Pest infestation is a significant challenge for our horticultural industries, particularly when external damage is not visible on the fruit. There is a lot of interest in technologies capable of detecting and rejecting infected fruits before packing.
Biosecurity X-ray proof of concept
"Proof of concept X-Ray trials were successful on single pieces of fruit, finding damage, larvae, pupae and movement, everything," Maryam says.
Jiasheng did much of the image processing and is developing machine-learning algorithms to automate detection of damage and of larval insects. "A complex task given variability in damage patterns and the size of insects," says Ben.
"Distinguishing pest from apple is a very different challenge to separating minerals from rock," adds Yulia.
Testing bulk produce is the next hurdle. "We are scanning fruit in boxes to understand the effect of increased volume, and designing a prototype conveyer system to test time-lapse imagery at speed," says Ben.

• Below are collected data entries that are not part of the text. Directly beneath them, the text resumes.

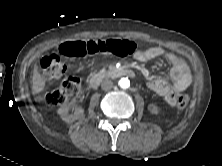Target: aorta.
Wrapping results in <instances>:
<instances>
[{"label": "aorta", "instance_id": "obj_1", "mask_svg": "<svg viewBox=\"0 0 222 166\" xmlns=\"http://www.w3.org/2000/svg\"><path fill=\"white\" fill-rule=\"evenodd\" d=\"M119 86L123 89H126L130 86V81L128 80V78H121L119 80Z\"/></svg>", "mask_w": 222, "mask_h": 166}]
</instances>
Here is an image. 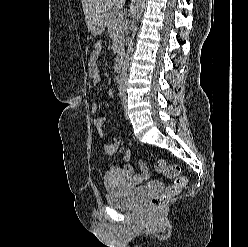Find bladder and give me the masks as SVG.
<instances>
[{"mask_svg":"<svg viewBox=\"0 0 248 247\" xmlns=\"http://www.w3.org/2000/svg\"><path fill=\"white\" fill-rule=\"evenodd\" d=\"M108 203L116 208H131L139 200L145 187L132 188L127 175L121 169H111L104 177Z\"/></svg>","mask_w":248,"mask_h":247,"instance_id":"1","label":"bladder"}]
</instances>
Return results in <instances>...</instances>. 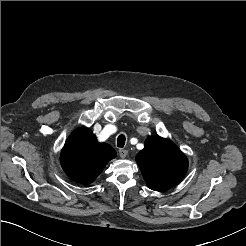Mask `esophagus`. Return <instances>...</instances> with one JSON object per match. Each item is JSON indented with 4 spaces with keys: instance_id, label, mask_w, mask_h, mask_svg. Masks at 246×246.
<instances>
[{
    "instance_id": "34e87169",
    "label": "esophagus",
    "mask_w": 246,
    "mask_h": 246,
    "mask_svg": "<svg viewBox=\"0 0 246 246\" xmlns=\"http://www.w3.org/2000/svg\"><path fill=\"white\" fill-rule=\"evenodd\" d=\"M128 155V151L126 149H119V156L121 158H126Z\"/></svg>"
}]
</instances>
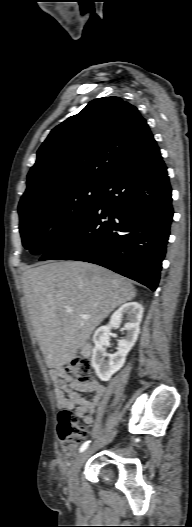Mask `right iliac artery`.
<instances>
[{
	"instance_id": "obj_1",
	"label": "right iliac artery",
	"mask_w": 192,
	"mask_h": 527,
	"mask_svg": "<svg viewBox=\"0 0 192 527\" xmlns=\"http://www.w3.org/2000/svg\"><path fill=\"white\" fill-rule=\"evenodd\" d=\"M89 443H90V441H86V442H84V443L81 445V447H80V449H79V452H83V451H85V450L88 448Z\"/></svg>"
}]
</instances>
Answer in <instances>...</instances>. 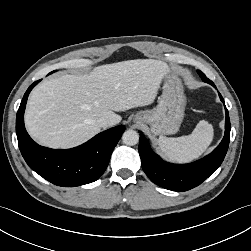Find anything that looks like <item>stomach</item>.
Segmentation results:
<instances>
[{
    "mask_svg": "<svg viewBox=\"0 0 251 251\" xmlns=\"http://www.w3.org/2000/svg\"><path fill=\"white\" fill-rule=\"evenodd\" d=\"M158 105L138 112L134 119L150 125L153 136L175 134L183 121L186 106L184 87L178 75L167 69Z\"/></svg>",
    "mask_w": 251,
    "mask_h": 251,
    "instance_id": "1",
    "label": "stomach"
}]
</instances>
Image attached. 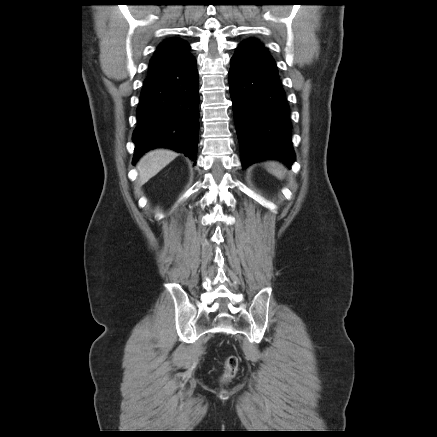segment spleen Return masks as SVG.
<instances>
[{
    "label": "spleen",
    "instance_id": "3e777b00",
    "mask_svg": "<svg viewBox=\"0 0 437 437\" xmlns=\"http://www.w3.org/2000/svg\"><path fill=\"white\" fill-rule=\"evenodd\" d=\"M267 170L279 179H283L285 176V170L283 169L282 165L276 162L269 163L267 165Z\"/></svg>",
    "mask_w": 437,
    "mask_h": 437
}]
</instances>
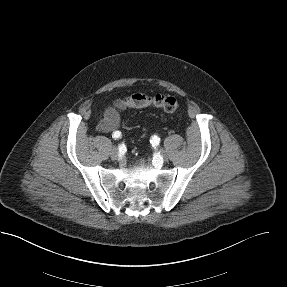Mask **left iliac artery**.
Listing matches in <instances>:
<instances>
[{
    "mask_svg": "<svg viewBox=\"0 0 287 287\" xmlns=\"http://www.w3.org/2000/svg\"><path fill=\"white\" fill-rule=\"evenodd\" d=\"M160 138H158L156 135L152 136L150 143L152 146H158L159 145Z\"/></svg>",
    "mask_w": 287,
    "mask_h": 287,
    "instance_id": "left-iliac-artery-1",
    "label": "left iliac artery"
}]
</instances>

An X-ray emitter will sit above the conveyer belt and send short, concentrated X-ray pulses through the fruit to the detector below. Commercial-level high-throughput volume is going to be dependent on a how fast high-resolution images can be taken. "We should be able to get really high resolution on images of fruit," says Ben.

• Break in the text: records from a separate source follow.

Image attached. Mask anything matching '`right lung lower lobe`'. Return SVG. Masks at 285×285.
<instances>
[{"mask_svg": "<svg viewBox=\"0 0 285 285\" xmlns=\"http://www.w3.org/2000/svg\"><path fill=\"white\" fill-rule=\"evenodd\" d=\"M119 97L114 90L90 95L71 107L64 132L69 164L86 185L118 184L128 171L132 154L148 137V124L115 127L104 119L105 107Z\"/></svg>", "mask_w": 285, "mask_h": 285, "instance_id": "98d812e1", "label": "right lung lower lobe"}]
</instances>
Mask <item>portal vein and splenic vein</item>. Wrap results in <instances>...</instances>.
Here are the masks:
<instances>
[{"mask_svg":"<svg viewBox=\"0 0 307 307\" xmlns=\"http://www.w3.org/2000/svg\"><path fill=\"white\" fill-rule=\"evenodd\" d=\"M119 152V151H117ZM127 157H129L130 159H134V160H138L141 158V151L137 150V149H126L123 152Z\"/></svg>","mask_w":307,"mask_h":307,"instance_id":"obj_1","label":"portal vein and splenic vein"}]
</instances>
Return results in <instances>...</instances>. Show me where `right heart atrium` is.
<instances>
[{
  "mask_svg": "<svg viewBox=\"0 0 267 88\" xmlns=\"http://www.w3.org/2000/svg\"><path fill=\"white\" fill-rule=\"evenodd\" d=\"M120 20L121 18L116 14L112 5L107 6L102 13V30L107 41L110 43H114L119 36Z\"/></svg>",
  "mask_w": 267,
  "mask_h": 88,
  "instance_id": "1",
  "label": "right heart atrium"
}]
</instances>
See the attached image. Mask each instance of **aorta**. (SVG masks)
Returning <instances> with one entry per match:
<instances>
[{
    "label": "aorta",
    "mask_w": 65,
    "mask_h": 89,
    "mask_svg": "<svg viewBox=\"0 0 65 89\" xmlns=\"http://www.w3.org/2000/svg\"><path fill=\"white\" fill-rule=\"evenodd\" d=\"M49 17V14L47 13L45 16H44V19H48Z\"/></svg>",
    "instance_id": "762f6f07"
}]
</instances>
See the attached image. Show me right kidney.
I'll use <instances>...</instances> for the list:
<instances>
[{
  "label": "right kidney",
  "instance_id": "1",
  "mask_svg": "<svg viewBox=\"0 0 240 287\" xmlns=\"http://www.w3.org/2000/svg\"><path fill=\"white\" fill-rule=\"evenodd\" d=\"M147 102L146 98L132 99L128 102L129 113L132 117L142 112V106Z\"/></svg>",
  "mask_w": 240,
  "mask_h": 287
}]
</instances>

Ben adds, "we are also pushing the machine learning, given that fruit damage patterns and pest locations vary consistently with pest species. To explore this diagnostic potential, we'll match fruit scans with pest verification and feed that into our machine learning."
Path to commercialisation
"We are still at proof-of-concept stage", says Yulia. "If bulk trials are successful, we follow with case studies under industry conditions. If they work, we look at scaling up. The team will also continue exploring other applications for this novel technology."
Maryam says, "The opportunity to combine X-ray imaging, computational and biosecurity expertise will leverage CSIRO's X-ray imaging advances in mining to create imaging technology which would not only revolutionise biosecurity, but with adaptation, can be applied across multiple domains such as agriculture and mining metal recovery."